Ali Fadal

Personal information
- Date of birth: 14 January 2004 (age 22)
- Place of birth: Kumasi, Ghana
- Height: 1.80 m (5 ft 11 in)
- Position: Midfielder

Team information
- Current team: Colorado Rapids
- Number: 15

Youth career
- Ghana Angel Soccer Academy
- 0000–2022: Montverde Academy
- 2022–2023: Valencia

Senior career*
- Years: Team / Apps / (Gls)
- 2023–2025: Valencia B / 32 / (0)
- 2023–2025: Valencia / 0 / (0)
- 2025–: Colorado Rapids / 0 / (0)
- 2025–: Colorado Rapids 2 / 0 / (0)

= Ali Fadal =

Ghanaian footballer (born 2004)

Ali Fadal (born 14 January 2004) is a Ghanaian professional footballer who plays as a midfielder for Major League Soccer club Colorado Rapids.

==Early life==
Fadal started playing football at the age of four.
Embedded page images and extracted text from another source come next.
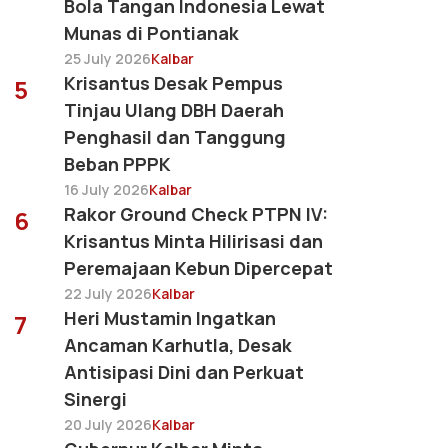
Bola Tangan Indonesia Lewat
Munas di Pontianak
25 July 2026
Kalbar
Krisantus Desak Pempus
5
Tinjau Ulang DBH Daerah
Penghasil dan Tanggung
Beban PPPK
16 July 2026
Kalbar
Rakor Ground Check PTPN IV:
6
Krisantus Minta Hilirisasi dan
Peremajaan Kebun Dipercepat
22 July 2026
Kalbar
Heri Mustamin Ingatkan
7
Ancaman Karhutla, Desak
Antisipasi Dini dan Perkuat
Sinergi
20 July 2026
Kalbar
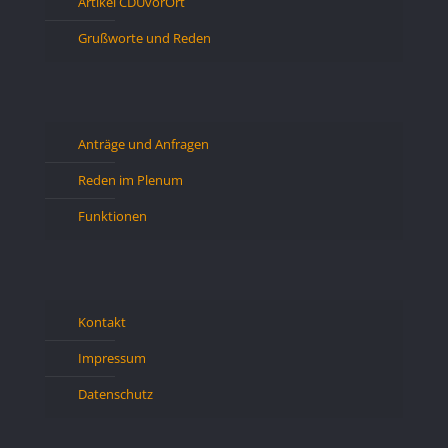
Artikel CDUvorOrt
Grußworte und Reden
Anträge und Anfragen
Reden im Plenum
Funktionen
Kontakt
Impressum
Datenschutz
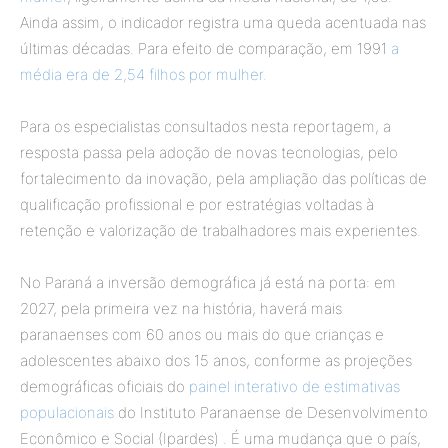
Ainda assim, o indicador registra uma queda acentuada nas
últimas décadas. Para efeito de comparação, em 1991
a
média era de 2,54 filhos por mulher.
Para os especialistas consultados nesta reportagem, a
resposta passa pela adoção de novas tecnologias, pelo
fortalecimento da inovação, pela ampliação das políticas de
qualificação profissional e por estratégias voltadas à
retenção e valorização de trabalhadores mais experientes.
No Paraná a inversão demográfica já está na porta: em
2027, pela primeira vez na história, haverá mais
paranaenses com 60 anos ou mais do que crianças e
adolescentes abaixo dos 15 anos, conforme as projeções
demográficas oficiais do
painel interativo de estimativas
populacionais
do Instituto Paranaense de Desenvolvimento
Econômico e Social (Ipardes) . É uma mudança que o país,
He joined the Montverde Academy in the United States at the age of fifteen.

==Club career==
In 2022, Fadal signed for Spanish La Liga side Valencia. On 5 December 2023, he made his first team debut during a 1–0 Copa del Rey win over Arosa, becoming the first Ghanaian to play for the club. He has been regarded as one of the most promising prospects in Ghanaian football.

On 8 February 2025, Fadal joined Major League Soccer club Colorado Rapids on a two-year deal.

==Style of play==
Fadal mainly operates as a midfielder. He is known for his strength and technical ability.

==Personal life==
Fadal is the son of a footballer father.